C’est Bruce Gilbert qui la persuade de chanter, d’abord en 1980 sur un morceau déchirant, Cruel When Complete, publié sur le premier album de Dome (le groupe hors Wire que Gilbert et Lewis avaient créé sans Colin Newman). Il s’agit déjà d’une esquisse du style A.C. Marias à venir : des comptines pour des enfants grandi·es trop vite dans des zones industrielles moches et portant sur la vie un regard désabusé, sinon amer. Modiano dans un concert de Chris & Cosey.
En 1989, quand l’unique album d’A.C. Marias voit le jour sur Mute, avec l’apport parcellaire de l’ex-Birthday Party Rowland S. Howard, le critique Simon Reynolds parle d’une musique qui exprime au plus près l’effacement, voire “l’ultime expression du désir féminin d’être invisible”. Aujourd’hui, c’est plutôt l’inverse qu’on y entend : l’affirmation d’un désir féminin qui ne chercherait aucune séduction, déjà sûr de son fait, implacable, anéantissant.
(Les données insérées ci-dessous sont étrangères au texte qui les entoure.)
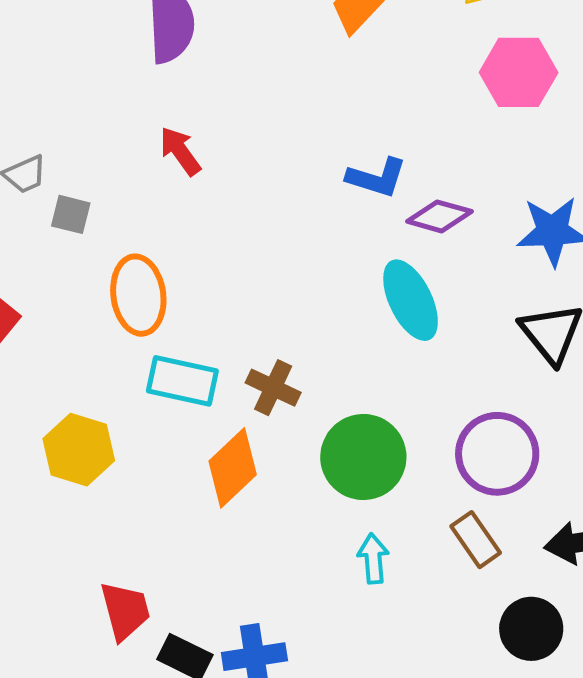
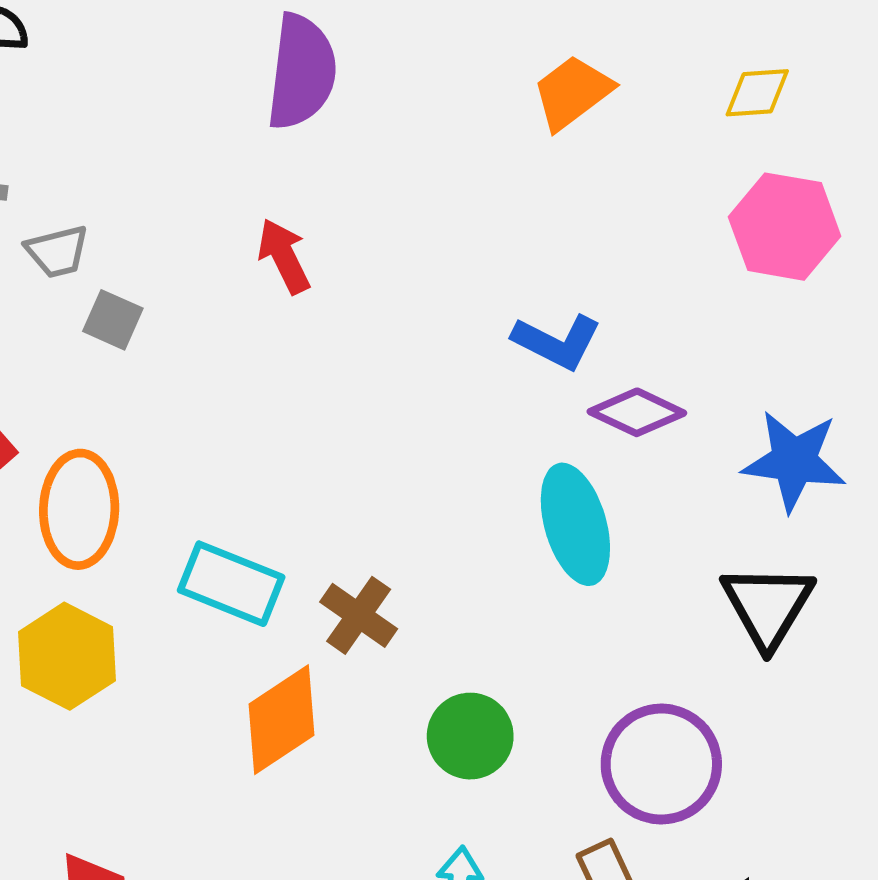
orange ellipse: (138, 295) -> (79, 509), moved
green circle: (363, 457) -> (470, 736), size x0.7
La preuve en fin de face A avec l’un des morceaux les plus aiguisés qui soit, Our Dust : de cette poussière qui tombe sur les amants quand l’amour s’est écarté à jamais. “There’s a pebble on a beach/A wave you can’t reach/If your heart isn’t there/I don’t care.” (“Il y a un galet sur la plage/Une vague que tu ne peux pas atteindre/Si ton cœur n’est pas là/Je m’en moque.”) Le théâtre de la cruauté, en mode mineur. Pourquoi cet album unique (en son genre) n’a-t-il encore jamais été réédité ? P. A.
Dave Ball In Strict Tempo (Some Bizzare, 1983)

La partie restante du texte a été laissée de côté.